Apocalypse Now Final Cut 4K (Lionsgate)
Sometimes a set comes along that is so incredibly generous to the fans, the coverage practically writes itself: This six-disc affair assembles Francis Ford Coppola’s recently created “Final Cut” of his seminal Vietnam War opus Apocalypse Now plus the 1979 theatrical cut and extended 2001 Redux version, all in genuinely stunning 4K, Dolby Vision HDR and Dolby Atmos remixes. These three are also included on HD Blu-ray, all newly sourced from the native 4K master, and as UHD digital copies, too! The Final Cut is apparently Coppola’s preferred version, although the long and storied history of this film demands this expansive chronicle, with a bonus Blu-ray of archival extras and another carrying still more vintage tidbits, some terrific new 40th-anniversary content, plus the excellent 1991 documentary Hearts of Darkness: A Filmmaker’s Apocalypse. Worth noting, this is an outstanding value as well, with a list price of only $23.
Elementary The Complete Series (CBS/Paramount)

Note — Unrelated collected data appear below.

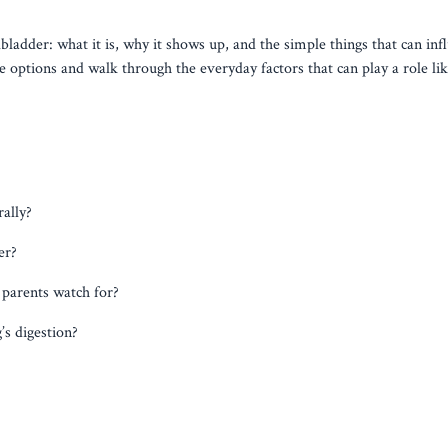
lbladder: what it is, why it shows up, and the simple things that can infl
 options and walk through the everyday factors that can play a role like
ally?
er?
 parents watch for?
s digestion?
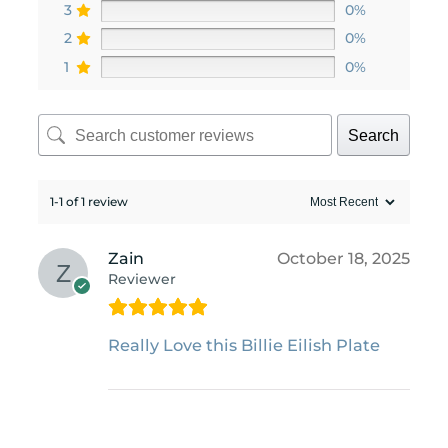
3
0%
2
0%
1
0%
Search
1-1 of 1 review
Zain
October 18, 2025
Reviewer
Really Love this Billie Eilish Plate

While the choice to shift the seminal Basil Rathbone Sherlock Holmes adventures to modern times was largely a budget-cutting maneuver back in the 1940s, the recent trend to transplant the quirky Victorian/Edwardian-era master sleuth to a contemporary setting speaks instead to making the timeless detective relatable to a new audience. And whereas the BBC’s on-again/off-again Sherlock arrived more in spurts, Elementary gave viewers a weekly dose of deductive reasoning and character charm, entertaining us while also making us a wee-bit smarter. The woke pair of Jonny Lee Miller’s Holmes and Lucy Liu’s Dr. Joan Watson both dealt with a checkered past as their lives moved forward together, unraveling mysteries on both sides of the pond. All seven seasons are here, including the truncated final year, with oodles of bonus features collected along the way. And it’s quite a journey.